Queer Chosen Family, Robots, and Teen Angst: Unexpecting by Jen Bailey

Disclaimer: I was given a free ARC of this book by Wednesday Books in exchange for a review. 

I was so excited to get to read Unexpecting by Jen Bailey. I feel like there aren’t an awful lot of books about queer characters that aren’t either Traumatic or Romantic. Unexpecting centers around seventeen year-old Ben who, two months after coming out to his friends and family, finds himself hitting them with another big conversation: he’s going to be a father. Maxie, his best friend, robotics club team mate, and now the mother of his child, wants to put the baby up for adoption at the urging of her family, but Ben wants to keep him/her. His family supports him, but working to become a father comes with unexpected pressures and sacrifices. Being a parent, he is learning, is all about hard choices. Can he make the right ones?

Unexpecting has done incredibly strong characters. Each of them had very clear voices and motivations. Ben, as our narrator, in particularly was very well-realized. Unfortunately, Ben is a well-realized seventeen year-old boy who lacks a lot of emotional intelligence or self-awareness, so spending the entire book in his head was really frustrating at times. In particular, I had a really hard time understanding what Ben’s motivations were for wanting to take on being a single teen father. There were mentions of it being tied up with a lack of a father figure, first from the death of his biological father, followed by a succession of step-fathers, but the emotional core of his motivation wasn’t very clear. It almost sounded like he was angry with his father for dying, which while that is totally a way that people grieve, didn’t feel emotionally real coming from Ben. There was also lip service to feeling a sense of abandonment from his step-fathers, but I wasn’t clear on that either. He holds his current stepfather at such a distance, I wasn’t clear if that was his relationship with his other step-fathers, or if they had been close and then left, or what. Overall, Ben felt a little self-centered and superficial, which is an exceptional characterization of a teenage boy, but not necessarily a character who I enjoyed living in his head for 304 pages.

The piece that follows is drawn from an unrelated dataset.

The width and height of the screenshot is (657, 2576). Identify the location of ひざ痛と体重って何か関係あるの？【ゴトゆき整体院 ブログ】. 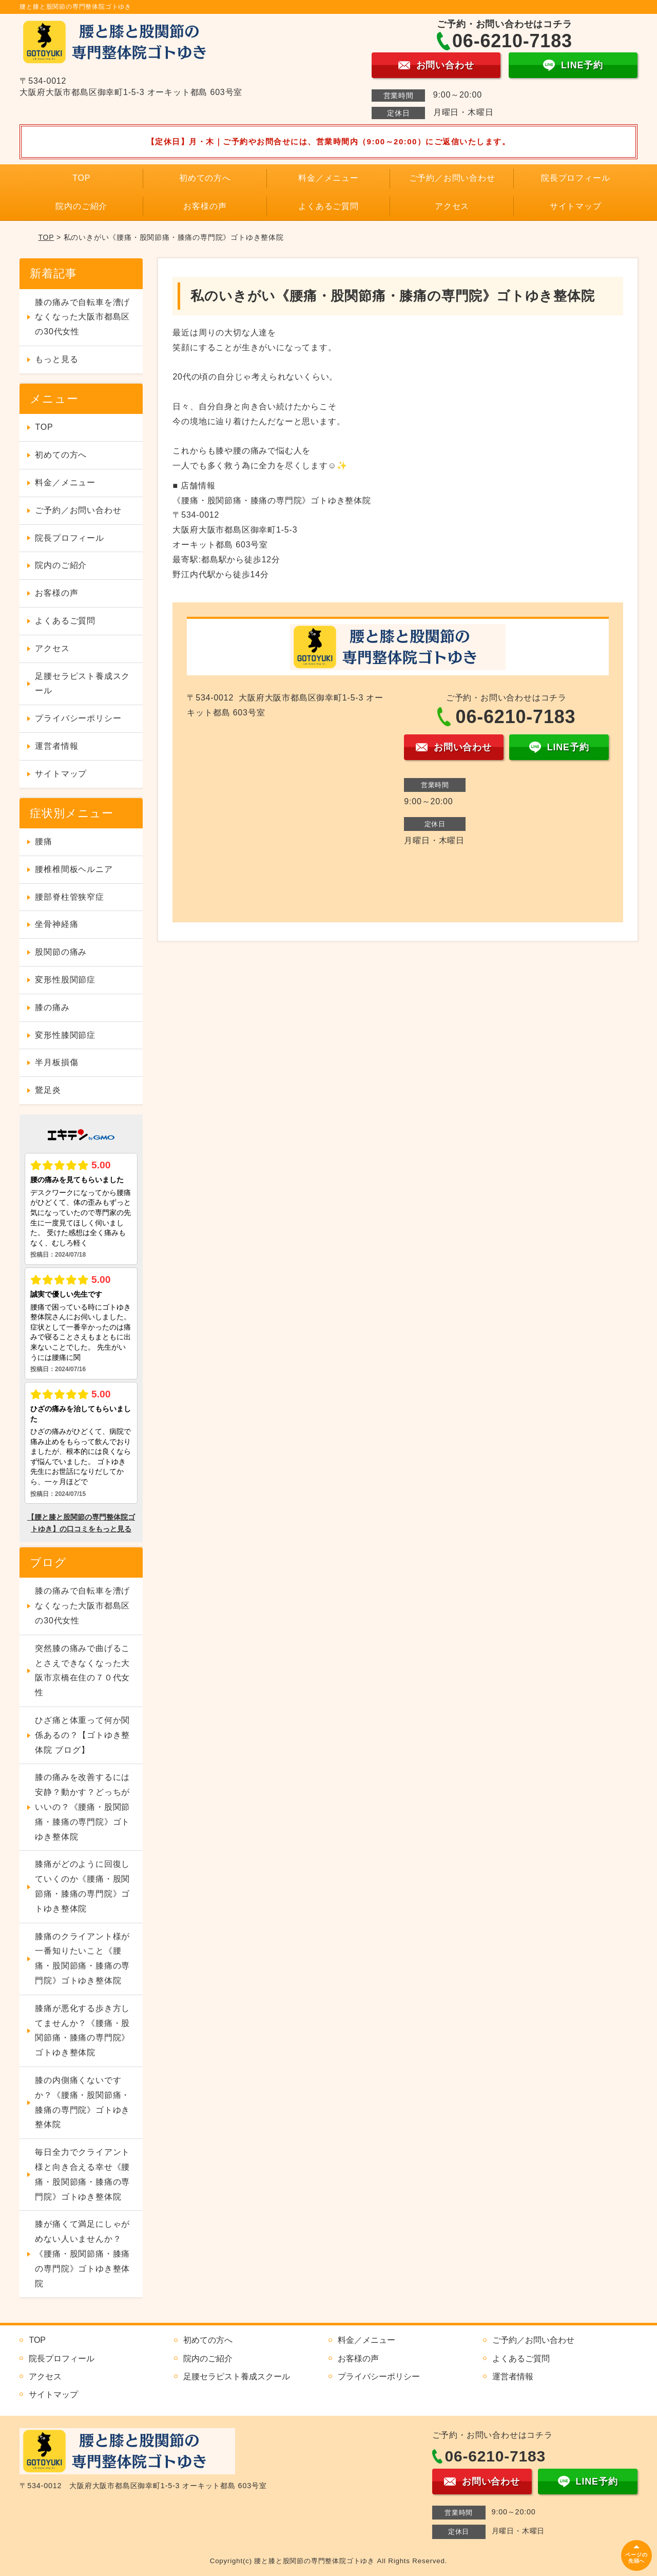 (82, 1735).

That said, the other characters in the book make it very clear that Ben is an unreliable narrator. It makes it easier to be frustrated with a character when another character is calling them out for that exact thing on the next page. I especially liked Gio, Ben’s former step-brother and current crush. Gio was dealing with his own struggles, but still kind to Ben. Even when calling him on his bullshit. Which he did a lot, which may have been why I liked him so much; I knew when Gio showed up there was going to be a reality check. 

Maybe the best thing about this book, though, was what felt like the queerest thing about it: the emphasis on chosen family. Ben has a supportive mom, this isn’t about being rejected by your family because you are LGBTQIA+, but he is also surrounded by his own non-biological family the entire book. I had been very worried that, for a book whose synopsis centers around fighting the adoption of a child, chosen family and kinship ties would be overlooked, despite their very real importance to a lot of people, but especially in the queer community.  

If you need your narrators/main characters to be likable, this might not be the book for you, but if you want a book where the characters feel true-to-life in all their messiness, I’d definitely suggest this one. The world needs more stories about LGBTQIA+ people in all their facets, that allows them to have all manner of joys and struggles in full, well-realized lives, and I hope this book will be the first of many that do just that.

Unexpecting will be available in bookstores in August of 2023.